Population: The analysis population includes all randomized participants who received ≥1 dose of study intervention.

Percentage of participants with HIV-1 RNA \<50 copies/mL at Week 96 will be reported.

Time frame: Week 96

Percentage of participants with HIV-1 RNA ≥50 copies/mL at Week 96 will be reported.

Time frame: Week 96

Participants with clinically significant confirmed viremia \[2 consecutive occurences 4 weeks (+-1 week) apart of HIV-1 RNA ≥200 copies/mL at any time during the study\] or who discontinue study intervention for another reason with HIV-1 RNA ≥200 copies/mL at the time of discontinuation met the criteria for post-baseline resistance testing.

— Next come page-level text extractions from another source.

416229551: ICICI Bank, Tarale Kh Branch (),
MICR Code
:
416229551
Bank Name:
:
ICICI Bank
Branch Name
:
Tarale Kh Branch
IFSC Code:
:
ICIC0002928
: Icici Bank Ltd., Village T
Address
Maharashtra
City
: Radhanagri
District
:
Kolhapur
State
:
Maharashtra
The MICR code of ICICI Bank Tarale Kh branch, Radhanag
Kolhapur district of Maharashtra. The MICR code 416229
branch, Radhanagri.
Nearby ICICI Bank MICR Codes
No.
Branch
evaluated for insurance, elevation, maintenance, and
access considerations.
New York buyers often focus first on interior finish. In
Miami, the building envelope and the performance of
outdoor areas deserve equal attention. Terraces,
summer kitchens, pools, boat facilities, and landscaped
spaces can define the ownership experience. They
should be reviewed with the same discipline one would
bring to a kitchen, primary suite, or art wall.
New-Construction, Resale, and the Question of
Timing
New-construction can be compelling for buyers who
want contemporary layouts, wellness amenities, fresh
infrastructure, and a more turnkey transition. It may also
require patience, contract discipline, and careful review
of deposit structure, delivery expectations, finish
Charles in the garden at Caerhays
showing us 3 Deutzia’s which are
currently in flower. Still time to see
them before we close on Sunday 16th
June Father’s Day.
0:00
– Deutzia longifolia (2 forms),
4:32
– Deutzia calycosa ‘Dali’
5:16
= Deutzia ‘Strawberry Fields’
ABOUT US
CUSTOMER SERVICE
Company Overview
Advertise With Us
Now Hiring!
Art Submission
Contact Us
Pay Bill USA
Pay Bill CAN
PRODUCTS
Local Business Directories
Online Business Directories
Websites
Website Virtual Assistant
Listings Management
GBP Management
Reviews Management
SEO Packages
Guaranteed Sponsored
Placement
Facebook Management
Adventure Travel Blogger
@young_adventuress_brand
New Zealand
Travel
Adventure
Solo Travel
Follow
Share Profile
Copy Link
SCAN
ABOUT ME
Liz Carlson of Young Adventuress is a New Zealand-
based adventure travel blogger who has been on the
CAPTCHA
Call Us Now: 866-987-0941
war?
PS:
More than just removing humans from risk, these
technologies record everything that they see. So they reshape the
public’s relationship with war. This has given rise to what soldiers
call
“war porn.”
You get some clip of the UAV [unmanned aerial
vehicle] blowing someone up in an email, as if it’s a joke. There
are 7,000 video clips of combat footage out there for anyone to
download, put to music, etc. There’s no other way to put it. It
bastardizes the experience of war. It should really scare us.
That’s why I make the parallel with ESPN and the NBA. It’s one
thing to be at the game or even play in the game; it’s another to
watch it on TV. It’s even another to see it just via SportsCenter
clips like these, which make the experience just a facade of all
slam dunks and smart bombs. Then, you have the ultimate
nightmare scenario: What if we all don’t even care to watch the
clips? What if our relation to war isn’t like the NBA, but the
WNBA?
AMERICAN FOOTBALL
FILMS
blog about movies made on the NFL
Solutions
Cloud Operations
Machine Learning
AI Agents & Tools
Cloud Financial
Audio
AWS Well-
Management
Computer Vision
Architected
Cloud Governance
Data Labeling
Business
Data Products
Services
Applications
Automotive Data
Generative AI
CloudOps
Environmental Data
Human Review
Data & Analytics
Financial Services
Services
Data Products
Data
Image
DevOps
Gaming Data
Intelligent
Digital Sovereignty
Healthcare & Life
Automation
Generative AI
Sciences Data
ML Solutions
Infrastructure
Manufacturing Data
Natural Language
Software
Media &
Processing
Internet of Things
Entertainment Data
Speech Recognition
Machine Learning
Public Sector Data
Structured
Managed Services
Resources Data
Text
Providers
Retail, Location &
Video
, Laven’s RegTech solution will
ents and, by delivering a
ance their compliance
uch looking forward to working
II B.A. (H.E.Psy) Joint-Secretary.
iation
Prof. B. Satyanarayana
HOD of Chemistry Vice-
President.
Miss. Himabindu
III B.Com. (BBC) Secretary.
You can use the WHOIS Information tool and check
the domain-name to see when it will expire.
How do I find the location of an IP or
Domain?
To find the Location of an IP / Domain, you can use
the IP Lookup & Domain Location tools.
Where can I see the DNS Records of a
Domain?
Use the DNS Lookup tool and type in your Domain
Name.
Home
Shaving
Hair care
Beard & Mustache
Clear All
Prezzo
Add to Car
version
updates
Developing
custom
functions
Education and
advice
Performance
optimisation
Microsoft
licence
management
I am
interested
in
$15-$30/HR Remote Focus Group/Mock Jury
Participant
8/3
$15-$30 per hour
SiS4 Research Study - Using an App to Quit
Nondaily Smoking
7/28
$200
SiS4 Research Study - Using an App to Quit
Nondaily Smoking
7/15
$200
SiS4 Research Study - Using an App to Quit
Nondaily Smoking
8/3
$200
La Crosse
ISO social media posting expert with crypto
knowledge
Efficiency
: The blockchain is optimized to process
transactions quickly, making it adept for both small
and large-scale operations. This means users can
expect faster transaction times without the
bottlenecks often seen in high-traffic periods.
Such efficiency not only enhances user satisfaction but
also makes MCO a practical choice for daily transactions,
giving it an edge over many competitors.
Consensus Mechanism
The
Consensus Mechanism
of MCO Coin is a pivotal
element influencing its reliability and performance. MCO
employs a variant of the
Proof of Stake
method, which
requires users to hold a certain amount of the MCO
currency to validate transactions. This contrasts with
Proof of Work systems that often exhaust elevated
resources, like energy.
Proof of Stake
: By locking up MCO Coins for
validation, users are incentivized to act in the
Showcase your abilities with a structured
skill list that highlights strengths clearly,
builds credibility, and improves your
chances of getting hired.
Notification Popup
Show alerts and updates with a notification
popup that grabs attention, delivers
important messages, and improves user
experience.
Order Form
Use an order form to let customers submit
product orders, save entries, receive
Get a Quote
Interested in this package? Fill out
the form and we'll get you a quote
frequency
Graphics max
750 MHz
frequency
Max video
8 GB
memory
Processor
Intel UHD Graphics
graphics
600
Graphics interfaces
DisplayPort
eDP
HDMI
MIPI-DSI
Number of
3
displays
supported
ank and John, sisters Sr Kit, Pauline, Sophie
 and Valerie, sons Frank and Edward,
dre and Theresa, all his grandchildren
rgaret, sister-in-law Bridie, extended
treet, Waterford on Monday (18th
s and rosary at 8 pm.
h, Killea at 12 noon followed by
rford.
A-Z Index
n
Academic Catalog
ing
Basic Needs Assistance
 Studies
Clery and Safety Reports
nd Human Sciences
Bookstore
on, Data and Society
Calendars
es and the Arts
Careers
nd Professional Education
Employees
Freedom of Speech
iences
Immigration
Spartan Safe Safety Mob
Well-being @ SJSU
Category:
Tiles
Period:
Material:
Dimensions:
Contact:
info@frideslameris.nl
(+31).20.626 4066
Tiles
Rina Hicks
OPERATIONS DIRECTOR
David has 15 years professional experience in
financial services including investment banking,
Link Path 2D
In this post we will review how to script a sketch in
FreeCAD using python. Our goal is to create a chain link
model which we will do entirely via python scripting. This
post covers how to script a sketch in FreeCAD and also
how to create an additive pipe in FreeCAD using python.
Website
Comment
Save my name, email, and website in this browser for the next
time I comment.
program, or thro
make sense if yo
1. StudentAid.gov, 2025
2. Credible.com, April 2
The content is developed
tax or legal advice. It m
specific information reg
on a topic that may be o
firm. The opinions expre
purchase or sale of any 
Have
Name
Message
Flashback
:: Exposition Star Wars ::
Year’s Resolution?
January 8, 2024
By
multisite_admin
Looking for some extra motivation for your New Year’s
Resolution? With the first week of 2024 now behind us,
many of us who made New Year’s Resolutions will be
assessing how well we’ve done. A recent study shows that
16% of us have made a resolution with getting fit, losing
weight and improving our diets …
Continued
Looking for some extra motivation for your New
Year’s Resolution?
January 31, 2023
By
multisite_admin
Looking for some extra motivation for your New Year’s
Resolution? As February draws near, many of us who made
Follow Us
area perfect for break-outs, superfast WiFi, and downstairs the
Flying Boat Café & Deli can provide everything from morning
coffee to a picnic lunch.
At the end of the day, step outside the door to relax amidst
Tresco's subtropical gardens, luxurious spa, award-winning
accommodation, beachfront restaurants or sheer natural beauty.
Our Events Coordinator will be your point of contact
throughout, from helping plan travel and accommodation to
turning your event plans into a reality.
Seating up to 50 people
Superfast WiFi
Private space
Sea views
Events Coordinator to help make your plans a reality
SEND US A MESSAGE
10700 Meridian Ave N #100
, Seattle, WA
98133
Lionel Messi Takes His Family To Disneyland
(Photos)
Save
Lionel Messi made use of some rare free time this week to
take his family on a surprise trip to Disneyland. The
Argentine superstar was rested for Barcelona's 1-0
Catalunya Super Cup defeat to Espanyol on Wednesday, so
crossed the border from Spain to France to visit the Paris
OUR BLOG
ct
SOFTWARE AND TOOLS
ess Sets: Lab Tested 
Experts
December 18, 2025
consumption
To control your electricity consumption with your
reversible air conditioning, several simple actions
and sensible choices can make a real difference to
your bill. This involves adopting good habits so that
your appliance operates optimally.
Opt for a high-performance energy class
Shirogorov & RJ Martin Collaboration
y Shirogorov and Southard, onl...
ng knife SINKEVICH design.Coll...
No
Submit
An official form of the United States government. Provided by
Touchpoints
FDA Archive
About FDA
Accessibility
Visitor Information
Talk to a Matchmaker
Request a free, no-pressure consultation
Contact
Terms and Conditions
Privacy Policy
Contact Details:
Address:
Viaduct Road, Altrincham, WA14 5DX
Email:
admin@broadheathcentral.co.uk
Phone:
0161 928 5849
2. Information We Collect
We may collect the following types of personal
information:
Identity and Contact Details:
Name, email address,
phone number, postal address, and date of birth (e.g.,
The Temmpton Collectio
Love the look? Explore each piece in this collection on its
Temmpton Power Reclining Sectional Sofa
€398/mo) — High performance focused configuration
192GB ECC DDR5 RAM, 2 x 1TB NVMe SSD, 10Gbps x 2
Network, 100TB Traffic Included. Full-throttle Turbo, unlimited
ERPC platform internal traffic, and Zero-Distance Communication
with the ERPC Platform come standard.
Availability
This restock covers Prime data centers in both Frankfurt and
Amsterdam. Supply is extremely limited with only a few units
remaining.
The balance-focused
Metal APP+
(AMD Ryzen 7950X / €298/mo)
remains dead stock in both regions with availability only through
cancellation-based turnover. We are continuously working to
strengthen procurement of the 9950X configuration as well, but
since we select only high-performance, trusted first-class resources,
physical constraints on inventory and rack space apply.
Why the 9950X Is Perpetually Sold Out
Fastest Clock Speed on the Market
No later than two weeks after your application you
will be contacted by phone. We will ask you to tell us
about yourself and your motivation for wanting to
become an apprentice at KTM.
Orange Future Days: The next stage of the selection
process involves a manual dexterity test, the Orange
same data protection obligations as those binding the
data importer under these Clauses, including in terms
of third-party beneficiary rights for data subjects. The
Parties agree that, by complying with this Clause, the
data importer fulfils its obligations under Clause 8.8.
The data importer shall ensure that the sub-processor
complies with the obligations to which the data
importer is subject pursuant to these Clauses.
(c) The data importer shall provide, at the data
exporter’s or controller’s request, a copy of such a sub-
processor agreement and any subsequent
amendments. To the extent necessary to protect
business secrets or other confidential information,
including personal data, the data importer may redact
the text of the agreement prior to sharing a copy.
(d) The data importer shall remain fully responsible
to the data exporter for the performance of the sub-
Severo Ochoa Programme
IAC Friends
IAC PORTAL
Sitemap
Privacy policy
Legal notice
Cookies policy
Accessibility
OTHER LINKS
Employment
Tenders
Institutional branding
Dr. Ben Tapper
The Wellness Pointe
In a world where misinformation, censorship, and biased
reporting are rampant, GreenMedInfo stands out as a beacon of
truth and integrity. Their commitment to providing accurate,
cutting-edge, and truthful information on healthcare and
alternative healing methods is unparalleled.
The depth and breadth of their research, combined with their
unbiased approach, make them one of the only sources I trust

Per protocol, participants with HIV-1 RNA ≥400 copies/mL or any participant for whom available genotypic or phenotypic data show evidence of resistance, irrespective of viral load were included in the resistance analysis subset. Plasma samples were collected for genotypic and phenotypic HIV-1 viral drug resistance testing and used to assess resistance-associated substitutions and virus susceptibility to study intervention. The percentage of participants in the resistance analysis subset with treatment-emergent resistance-associated substitutions to the study intervention is presented.

Time frame: Up to Week 48

Population: Per protocol, participants with HIV-1 RNA ≥400 copies/mL or any participant for whom available genotypic or phenotypic data show evidence of resistance, irrespective of viral load were included in the resistance analysis subset. Participants without available assay results were not included.